WRN depletion impairs fork progression, though not fork reactivation, after HU arrest

Next, we asked whether forks stalled by HU were also inactivated more readily in cells lacking WRN. Synchronized, mid-S phase SV40 fibroblasts were pulse-labeled with the first halogenated nucleotide (CldU or IdU) for 40 minutes, and then HU was added to the media for 4 hrs (in the presence of the first label), prior to transfer to media containing the second label (respectively, IdU or CldU) and no HU (Figure 6). Untreated controls were sequentially labeled with two labels for the same periods of time.

Forks arrested with HU are thought to remain functional, at least for a period of time, unless cells lack protein factors that preserve activity of arrested forks^{36, 37}. Therefore, in order to determine whether WRN plays a role in stabilizing arrested forks, we first determined the percentages of double- and single-labeled tracks in WRN-depleted and control SV40 fibroblasts before and after HU arrest.

Treatment with HU for 4 hrs resulted in a decrease in recovery of ongoing forks, even though a substantial number of forks that were labeled prior to HU addition, was still able to resume DNA synthesis and incorporate the second label (Figure 6B). Remarkably, WRN-depleted cells were not different from controls in their ability to preserve activity of HU-arrested forks. An average 1.6-fold reduction in recovered forks was observed in WRN-depleted cells compared to a 1.4-fold reduction in controls. We next asked if the forks that resumed elongation after HU-mediated arrest progressed slower in WRN-depleted cells than in controls.
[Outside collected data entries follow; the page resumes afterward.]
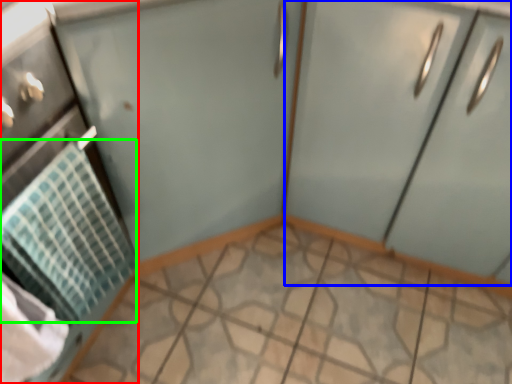 Question: Which is farther away from appliance (highlighted by a red box)? cabinetry (highlighted by a blue box) or blanket (highlighted by a green box)?

Choices:
 (A) cabinetry
 (B) blanket

Answer: (A) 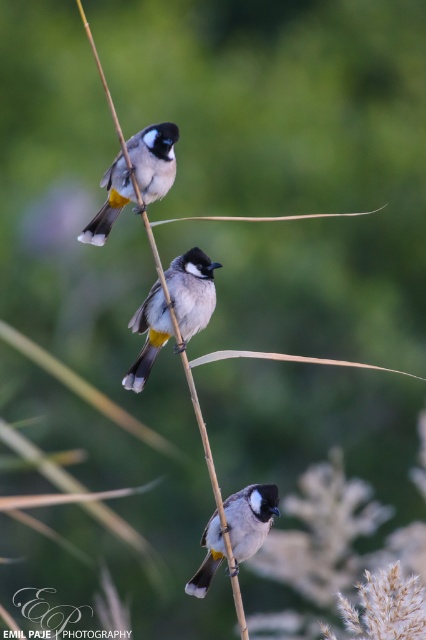 You are standing in the marsh area looking at the three birds on the reed. There are two points marked on the reed. Which point is closer to you, point (189,250) or point (112,168)?

Point (112,168) is closer to you because it is less further than point (189,250). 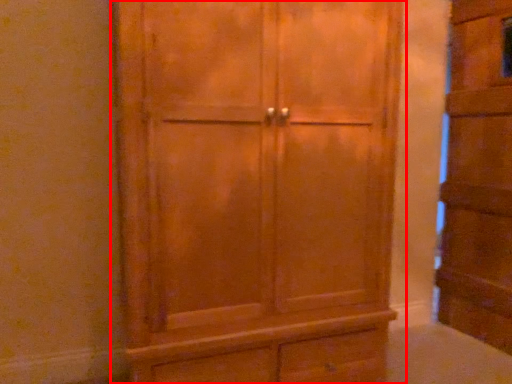 Question: Considering the relative positions of cupboard (annotated by the red box) and cupboard in the image provided, where is cupboard (annotated by the red box) located with respect to the staircase?

Choices:
 (A) right
 (B) left

Answer: (B) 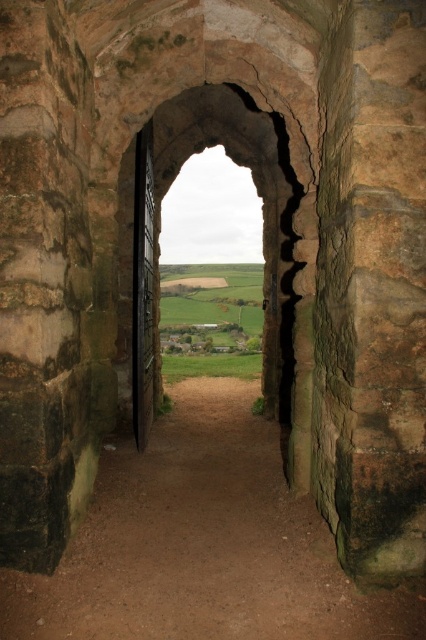 Where is `brown dirt path at center`? This screenshot has height=640, width=426. brown dirt path at center is located at coordinates (203, 545).

Is point (158, 436) in front of point (118, 332)?

That is True.

Who is more distant from viewer, (262, 481) or (294, 346)?

Point (262, 481)

Identify the location of brown dirt path at center. (203, 545).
Track length analysis of the data from one of the experiments analyzed in Figure 6B, showed that this was the case. For example, 29% of the forks that resumed replication after HU in WRN-depleted cells, traveled less than a fifth of the distance they traveled before HU (Table 1). By comparison, in control cells only 7.2% of forks that resumed after HU fell into this category.
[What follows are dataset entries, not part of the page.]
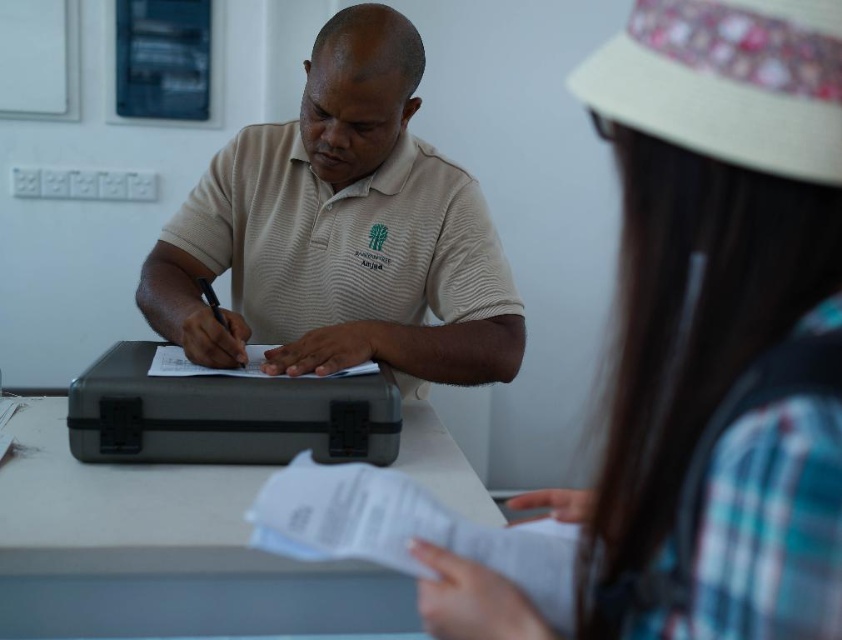 Question: Does matte gray briefcase at center lie behind white paper at lower center?

Choices:
 (A) no
 (B) yes

Answer: (B)

Question: Which object is closer to the camera taking this photo?

Choices:
 (A) white paper at lower center
 (B) plaid fabric shirt at upper right

Answer: (B)

Question: Which point is closer to the camera?

Choices:
 (A) white paper at lower center
 (B) plaid fabric shirt at upper right
 (C) beige striped polo shirt at center
 (D) matte gray briefcase at center

Answer: (B)

Question: Which point is farther to the camera?

Choices:
 (A) beige striped polo shirt at center
 (B) matte gray briefcase at center
 (C) white paper at lower center

Answer: (A)

Question: Does matte gray briefcase at center have a greater width compared to white paper at lower center?

Choices:
 (A) no
 (B) yes

Answer: (B)

Question: Can you confirm if plaid fabric shirt at upper right is wider than white paper at lower center?

Choices:
 (A) no
 (B) yes

Answer: (A) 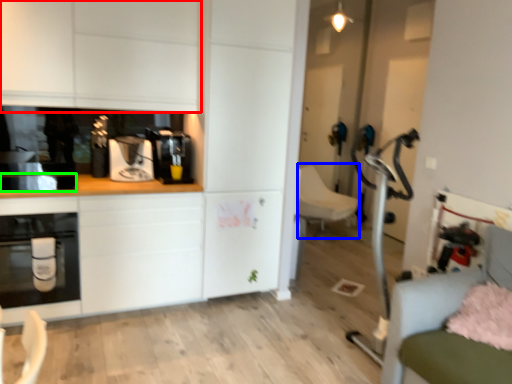 Question: Which object is the closest to the cabinetry (highlighted by a red box)? Choose among these: swivel chair (highlighted by a blue box) or appliance (highlighted by a green box).

Choices:
 (A) swivel chair
 (B) appliance

Answer: (B) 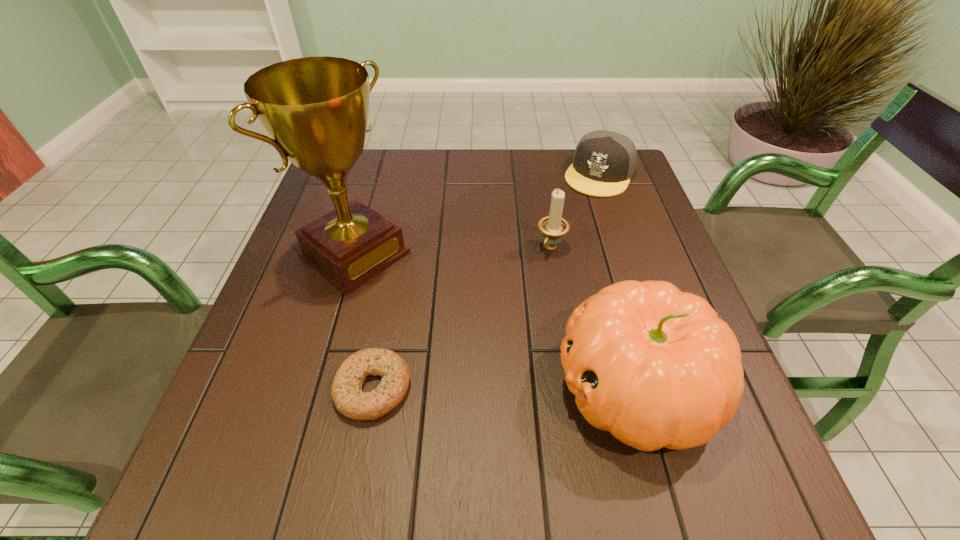 Locate an element on the screen. This screenshot has width=960, height=540. vacant space on the desktop that is between the bagel and the fourth shortest object and is positioned on the handle side of the third tallest object is located at coordinates (468, 387).

Where is `free space on the desktop that is between the shortest object and the pumpkin and is positioned on the front-facing side of the fourth tallest object`? The height and width of the screenshot is (540, 960). free space on the desktop that is between the shortest object and the pumpkin and is positioned on the front-facing side of the fourth tallest object is located at coordinates (471, 387).

Locate an element on the screen. The image size is (960, 540). free space on the desktop that is between the bagel and the pumpkin and is positioned on the plaque of the award is located at coordinates (524, 387). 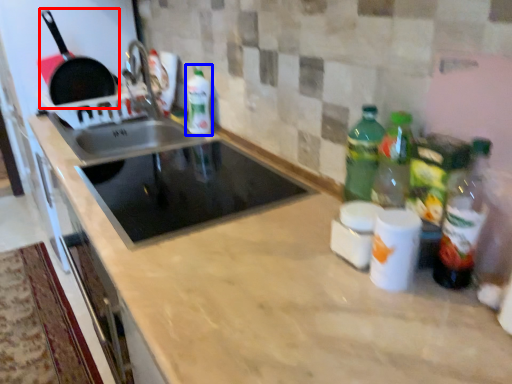 Question: Among these objects, which one is farthest to the camera, frying pan (highlighted by a red box) or bottle (highlighted by a blue box)?

Choices:
 (A) frying pan
 (B) bottle

Answer: (A) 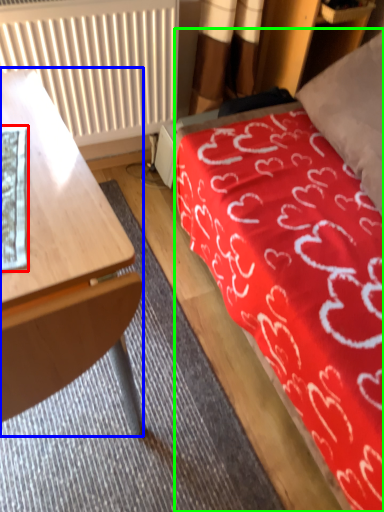 Question: Considering the real-world distances, which object is closest to sheet (highlighted by a red box)? desk (highlighted by a blue box) or bed (highlighted by a green box).

Choices:
 (A) desk
 (B) bed

Answer: (A)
We also exposed SV40 fibroblasts to a longer HU arrest (7 hr), and measured the lengths of double-labeled tracks (in this case, IdU-BrdU, Figure 6C, D). The analysis confirmed that forks resuming replication after HU-mediated arrest covered on the average less distance in WRN-depleted cells than in controls. For example, overall length distributions of post-HU segments of double-labeled tracks were significantly shorter in WRN-depleted cells (Figure 6C). Also, the ratios of pre- to post-HU segments in double-labeled tracks were on the average higher in WRN-depleted cells. As seen before (Table 1), a greater proportion of forks in WRN-depleted cells had very short post-HU segments (less than a fifth of the length of their corresponding pre-HU segments; Figure 6D, D=0.436, P<<0.001 for the track segment ratio comparison between WRN-depleted and control cells by KS test; also see Table 1). In the absence of HU treatment, the majority of ongoing forks in both WRN-depleted and control cells progressed at a uniform rate (Figure 6D), though it should be noted that in WRN-depleted cells a slightly higher proportion of forks may have traveled with an irregular rate (D=0.186, P=0.02 for pre HU track comparison between WRN-depleted and control cells by KS test).
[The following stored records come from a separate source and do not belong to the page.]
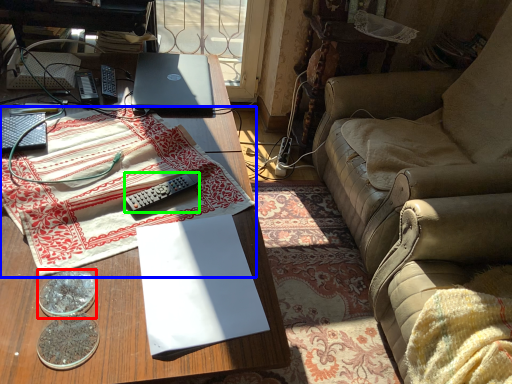 Question: Which object is positioned farthest from coin (highlighted by a red box)? Select from tablecloth (highlighted by a blue box) and remote control (highlighted by a green box).

Choices:
 (A) tablecloth
 (B) remote control

Answer: (A) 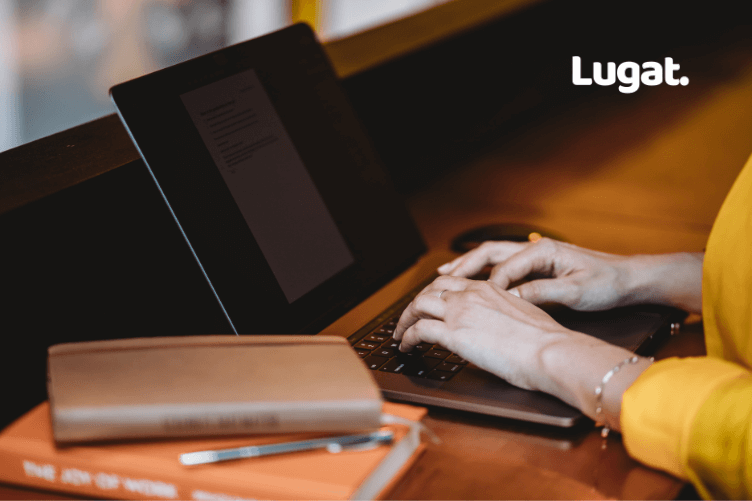 Find the location of `spine of orange book`. spine of orange book is located at coordinates (68, 478). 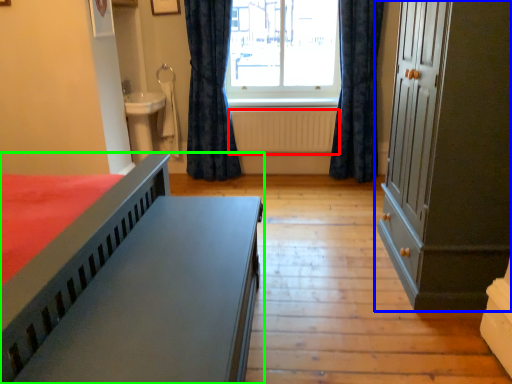 Question: Estimate the real-world distances between objects in this image. Which object is closer to radiator (highlighted by a red box), cupboard (highlighted by a blue box) or bed (highlighted by a green box)?

Choices:
 (A) cupboard
 (B) bed

Answer: (A) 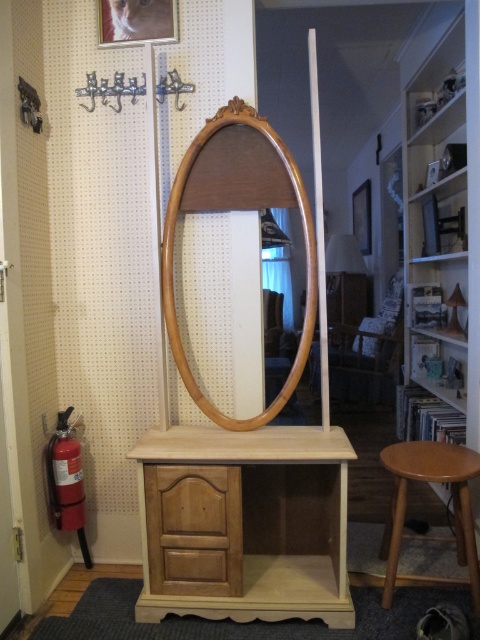 Question: Does light wood vanity at center appear on the right side of light brown wooden stool at lower right?

Choices:
 (A) no
 (B) yes

Answer: (A)

Question: Which point is closer to the camera taking this photo?

Choices:
 (A) coord(166,310)
 (B) coord(219,589)

Answer: (B)

Question: Which point is farther to the camera?

Choices:
 (A) (271, 184)
 (B) (384, 456)
 (C) (192, 532)

Answer: (A)

Question: From the image, what is the correct spatial relationship of wooden mirror at center in relation to light brown wood drawer at center?

Choices:
 (A) right
 (B) left

Answer: (A)

Question: Which object is closer to the camera taking this photo?

Choices:
 (A) light brown wooden stool at lower right
 (B) wooden mirror at center
 (C) light brown wood drawer at center
 (D) light wood vanity at center

Answer: (D)

Question: Is light brown wood drawer at center smaller than light brown wooden stool at lower right?

Choices:
 (A) no
 (B) yes

Answer: (B)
In summary, these data indicate that WRN facilitates fork progression after HU-induced replication arrest, which is similar to the case observed for MMS-induced stress. However, WRN does not appear to be required for stabilizing forks during HU arrest, since a similar proportion of forks are able to resume DNA synthesis after HU removal in WRN-depleted and control cells.